Yes, any variable defined in the SET , MERGE or UPDATE is automatically saved (not indicated at the top of the data step loop). You can effectively ignore this with
output; call missing(of <list of variables to clear out>); run;
at the end of the data step.
This is how MERGE works for one-to-one mergers, by the way, and the reasons why many-to-many merges don't usually work the way you want.
The difference between โtogetherโ and โseparateโ cases is that in a separate case you have two data sets with different variables. If you run it interactively, i.e. SAS Program Editor or Enhanced Editor (not EG or batch mode), you can use the data step debugger to see it a little more clearly. You will see the following:
At the end of the last row of the ones dataset:
i AB 3 1 .
Notice B exists but is missing.

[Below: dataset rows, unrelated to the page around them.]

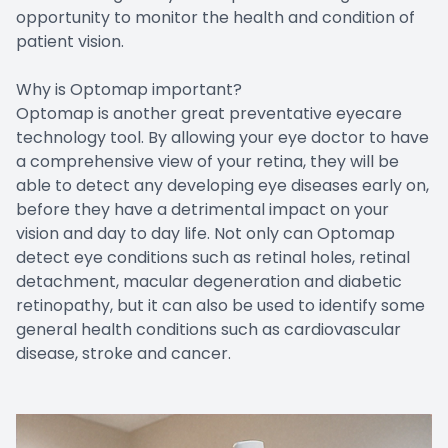
opportunity to monitor the health and condition of
patient vision.
Why is Optomap important?
Optomap is another great preventative eyecare
technology tool. By allowing your eye doctor to have
a comprehensive view of your retina, they will be
able to detect any developing eye diseases early on,
before they have a detrimental impact on your
vision and day to day life. Not only can Optomap
detect eye conditions such as retinal holes, retinal
detachment, macular degeneration and diabetic
retinopathy, but it can also be used to identify some
general health conditions such as cardiovascular
disease, stroke and cancer.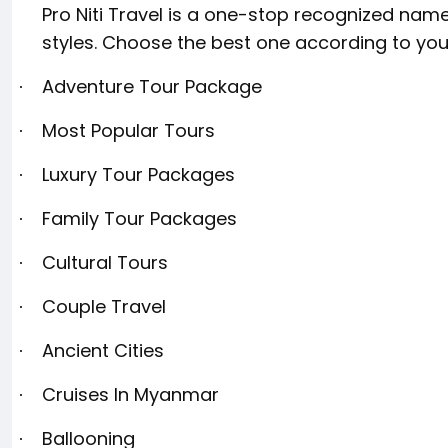
Pro Niti Travel is a one-stop recognized name
styles. Choose the best one according to you
Adventure Tour Package
·
Most Popular Tours
·
Luxury Tour Packages
·
Family Tour Packages
·
Cultural Tours
·
Couple Travel
·
Ancient Cities
·
Cruises In Myanmar
·
Ballooning
·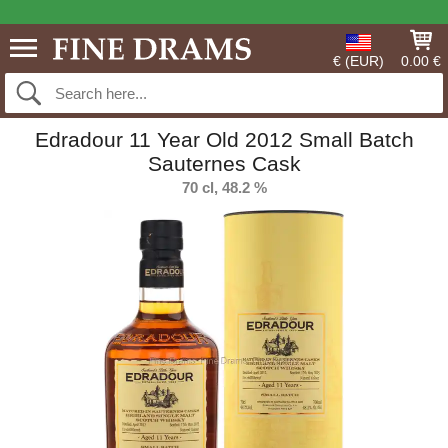
€ (EUR)
0.00 €
Edradour 11 Year Old 2012 Small Batch
Sauternes Cask
70 cl, 48.2 %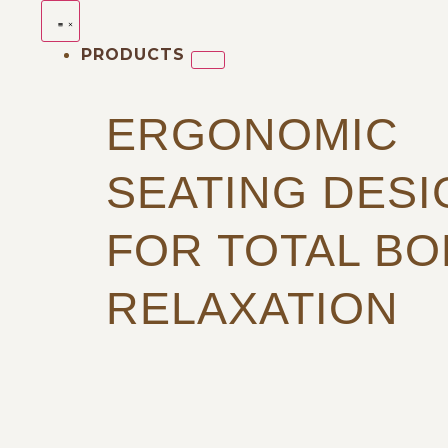
PRODUCTS
ERGONOMIC
SEATING DES
FOR TOTAL BO
RELAXATION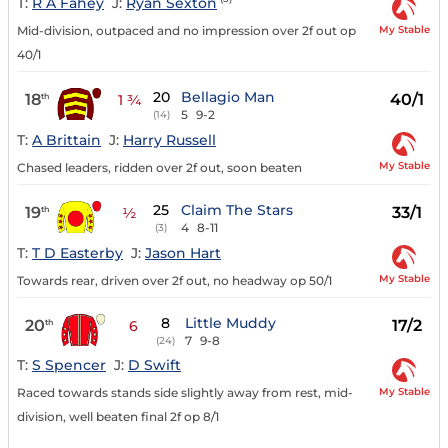
T:
R A Fahey
J:
Ryan Sexton
My Stable
Mid-division, outpaced and no impression over 2f out op
40/1
20
Bellagio Man
18
40/1
th
1 ¾
5
9-2
(14)
T:
A Brittain
J:
Harry Russell
My Stable
Chased leaders, ridden over 2f out, soon beaten
25
Claim The Stars
19
33/1
th
½
4
8-11
(3)
T:
T D Easterby
J:
Jason Hart
My Stable
Towards rear, driven over 2f out, no headway op 50/1
8
Little Muddy
20
17/2
th
6
7
9-8
(24)
T:
S Spencer
J:
D Swift
My Stable
Raced towards stands side slightly away from rest, mid-
division, well beaten final 2f op 8/1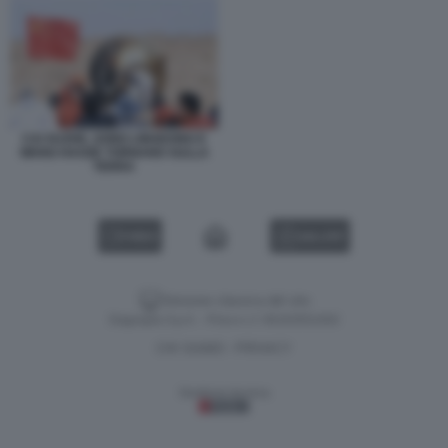
CAI XUZHE, SONG LINGDONG E
WANG HAOZE TORNANO SULLA
TERRA
VIDEO
GALLERY
Versione classica del sito
Dagospia S.p.A. - P.iva e c.f. 06163551002
CHI SIAMO
PRIVACY
-
Gestione tecnica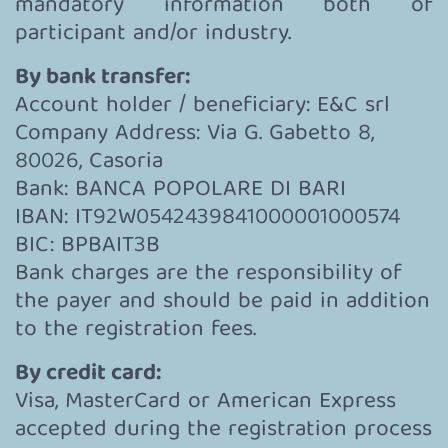
mandatory information both of
participant and/or industry.
By bank transfer:
Account holder / beneficiary: E&C srl
Company Address: Via G. Gabetto 8,
80026, Casoria
Bank: BANCA POPOLARE DI BARI
IBAN: IT92W0542439841000001000574
BIC: BPBAIT3B
Bank charges are the responsibility of
the payer and should be paid in addition
to the registration fees.
By credit card:
Visa, MasterCard or American Express
accepted during the registration process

It then returns to the top of the data step loop. All three variables remain valid because they are all from data sets. Then it tries to read from ones again, which generates:
i AB . . .
Then he realizes that he cannot read from ones and begins to read from numbers . At the end of the first row of the numbers dataset:
i AB . . 1
Then it will move to the top, change nothing again; then he reads in 2 for B.
i AB . . 2
Then it sets A to 2 for your program:
i AB . 2 2
Then it returns to the beginning of the data step cycle.
i AB . 2 2
Then it reads in B = 3:
i AB . 2 3
Then he continues the cycle, for B = 4, 5.
Now compare this to a single dataset. It will be almost the same (with a slight difference when switching between data sets that do not give another result). Now go to the step where A = 2 B = 2:
i AB . 2 2
Now, when the data step is read in the next line, it has all three variables on it. Thus, it gives:
i AB . . 3
Since it reads in =. from the line, he sets its absence. In the version with one data type, it had no value for reading A, so it did not replace 2 with the missing one.